I was not suggesting that it's not possible to track user behavior. Of course it is.
Originally Posted by
porciuscato
That's a straw man. They don't need to change the inventory displayed to 3rd parties, just the price displayed to me. It might be worth the chance that I won't check elsewhere and will just pay the higher price. We already know that United does routinely display different individual prices, BTW -- whenever someone enters a US Olympic, Veteran, Student, or Passplus code. Same fare bucket, different price.
Yes, you're right about the special fares, but those are still coded as fares in their system. It's just that they're unpublished, so they don't show up in the GDS.
So what you're claiming is that UA would write logic to bypass the lowest-fare display if you've repeated a search recently, and display a higher, unpublished fare instead?
If they think somebody will pay the higher price, why not just display the higher price? Why offer a lower price for the first couple of searches, and then increase it? Why take the risk that somebody's going to look on some other site and you're going to get called out for this?
Originally Posted by
porciuscato
It may well drop too. It's just that nobody asks questions about it then.
Sorry, I don't believe that at all. If
anybody found that they could get lower airfare by building up a search history, it would be all over the Internet: "One weird trick that airlines don't want you to know!" The blogs would eat it up.
Originally Posted by
threeoh
I don't think United or any other major U.S. airline is doing this, but I do agree it is technically feasible. They wouldn't have to manufacture a new fare or anything, they would just have to sell you one fare bucket up in price, like sell you a W fare even if the fare inventory is S2.

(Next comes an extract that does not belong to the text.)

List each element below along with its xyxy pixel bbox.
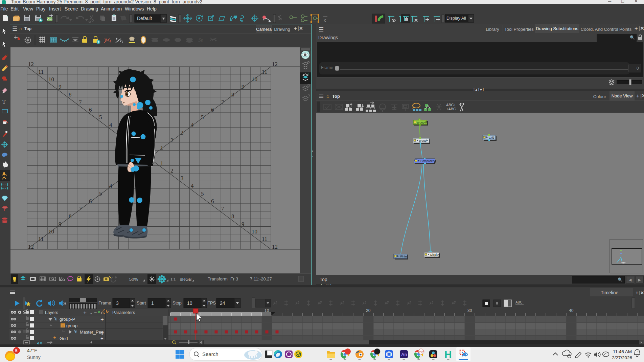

But, I don't think they do this.
Correct, that, at least, would be technically feasible, as long as nobody were paying attention.
In my experience, they have certainly done this in the past. One way to avoid it is to clear cache and cookies, as OP noted. But you can also easily test this by using different browsers (I currently use three).
So what you're telling me is that UA's engineers are clever enough to write an entire secondary layer on top of their fare engine in order to try to track people who make the same search multiple times...
... but too stupid to consider using any additional information they have at their disposal, such as your IP address?